■ Problem requirements ■
The records that follow should be returned exactly, pictures excluded.

■ The records ■

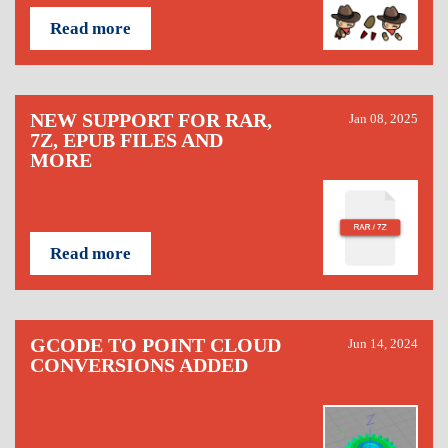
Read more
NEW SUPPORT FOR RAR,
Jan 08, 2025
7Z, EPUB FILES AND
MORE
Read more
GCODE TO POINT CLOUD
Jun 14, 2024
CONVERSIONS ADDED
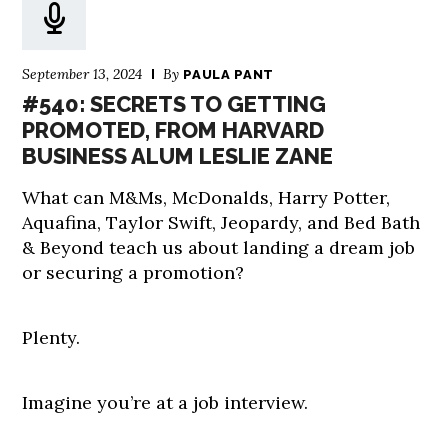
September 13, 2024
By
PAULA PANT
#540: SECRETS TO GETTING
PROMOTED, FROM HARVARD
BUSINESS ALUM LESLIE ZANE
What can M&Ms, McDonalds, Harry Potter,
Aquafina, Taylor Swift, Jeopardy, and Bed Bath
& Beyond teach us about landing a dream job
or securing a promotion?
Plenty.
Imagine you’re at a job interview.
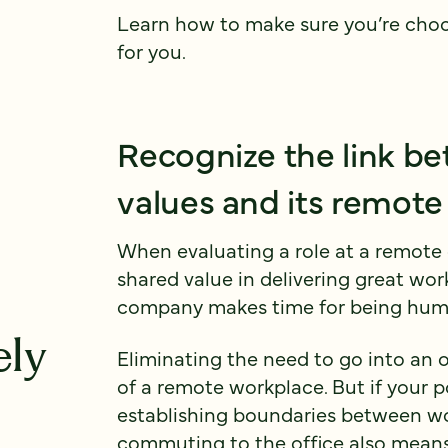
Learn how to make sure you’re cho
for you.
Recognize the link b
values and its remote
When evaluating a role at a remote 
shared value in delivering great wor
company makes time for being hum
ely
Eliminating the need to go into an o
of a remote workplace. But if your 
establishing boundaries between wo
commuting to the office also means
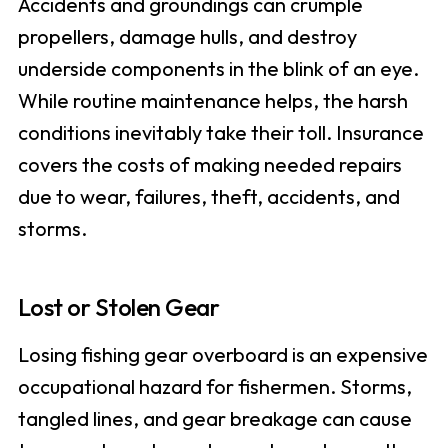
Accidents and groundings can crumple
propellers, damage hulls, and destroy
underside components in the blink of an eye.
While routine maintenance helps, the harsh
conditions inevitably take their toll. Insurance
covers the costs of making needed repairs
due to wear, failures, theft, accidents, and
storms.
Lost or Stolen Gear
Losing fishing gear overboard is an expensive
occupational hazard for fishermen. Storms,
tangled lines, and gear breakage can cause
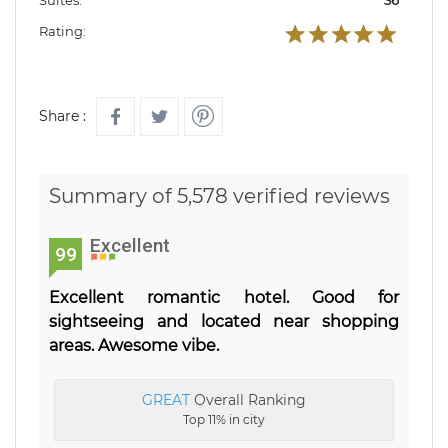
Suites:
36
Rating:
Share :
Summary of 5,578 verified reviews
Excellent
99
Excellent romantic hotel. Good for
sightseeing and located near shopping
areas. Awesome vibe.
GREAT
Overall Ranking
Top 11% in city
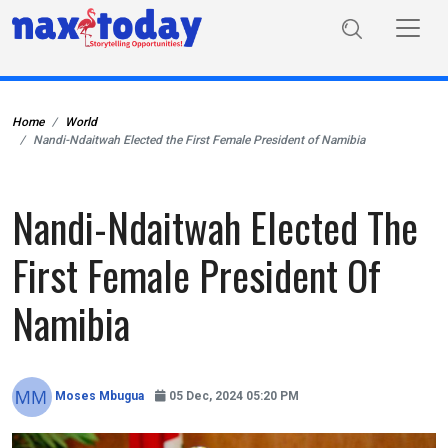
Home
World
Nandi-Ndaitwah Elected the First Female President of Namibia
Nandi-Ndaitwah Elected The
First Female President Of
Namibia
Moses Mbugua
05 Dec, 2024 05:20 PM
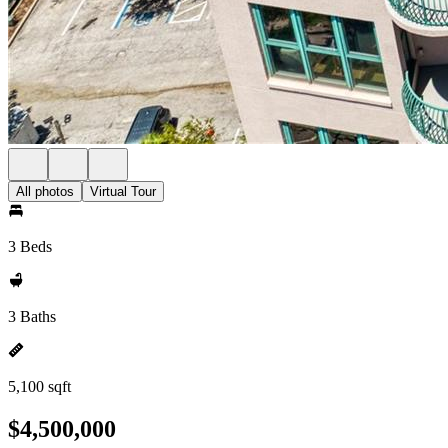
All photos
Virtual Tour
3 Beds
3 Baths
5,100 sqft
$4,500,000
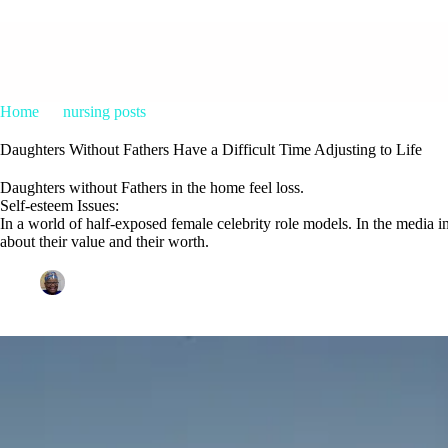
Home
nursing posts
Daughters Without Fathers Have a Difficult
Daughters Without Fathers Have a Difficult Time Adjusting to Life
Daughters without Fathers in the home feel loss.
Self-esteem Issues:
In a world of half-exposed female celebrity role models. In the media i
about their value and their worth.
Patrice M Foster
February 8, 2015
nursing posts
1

■ Answer area ■
Read more
NEW SUPPORT FOR RAR,
Jan 08, 2025
7Z, EPUB FILES AND
MORE
Read more
GCODE TO POINT CLOUD
Jun 14, 2024
CONVERSIONS ADDED
September 13, 2024
By
PAULA PANT
#540: SECRETS TO GETTING
PROMOTED, FROM HARVARD
BUSINESS ALUM LESLIE ZANE
What can M&Ms, McDonalds, Harry Potter,
Aquafina, Taylor Swift, Jeopardy, and Bed Bath
& Beyond teach us about landing a dream job
or securing a promotion?
Plenty.
Imagine you’re at a job interview.
Learn how to make sure you’re cho
for you.
Recognize the link b
values and its remote
When evaluating a role at a remote 
shared value in delivering great wor
company makes time for being hum
ely
Eliminating the need to go into an o
of a remote workplace. But if your 
establishing boundaries between wo
commuting to the office also means
Accidents and groundings can crumple
propellers, damage hulls, and destroy
underside components in the blink of an eye.
While routine maintenance helps, the harsh
conditions inevitably take their toll. Insurance
covers the costs of making needed repairs
due to wear, failures, theft, accidents, and
storms.
Lost or Stolen Gear
Losing fishing gear overboard is an expensive
occupational hazard for fishermen. Storms,
tangled lines, and gear breakage can cause
Suites:
36
Rating:
Share :
Summary of 5,578 verified reviews
Excellent
99
Excellent romantic hotel. Good for
sightseeing and located near shopping
areas. Awesome vibe.
GREAT
Overall Ranking
Top 11% in city
Home
World
Nandi-Ndaitwah Elected the First Female President of Namibia
Nandi-Ndaitwah Elected The
First Female President Of
Namibia
Moses Mbugua
05 Dec, 2024 05:20 PM
All photos
Virtual Tour
3 Beds
3 Baths
5,100 sqft
$4,500,000
Home
nursing posts
Daughters Without Fathers Have a Difficult
Daughters Without Fathers Have a Difficult Time Adjusting to Life
Daughters without Fathers in the home feel loss.
Self-esteem Issues:
In a world of half-exposed female celebrity role models. In the media i
about their value and their worth.
Patrice M Foster
February 8, 2015
nursing posts
1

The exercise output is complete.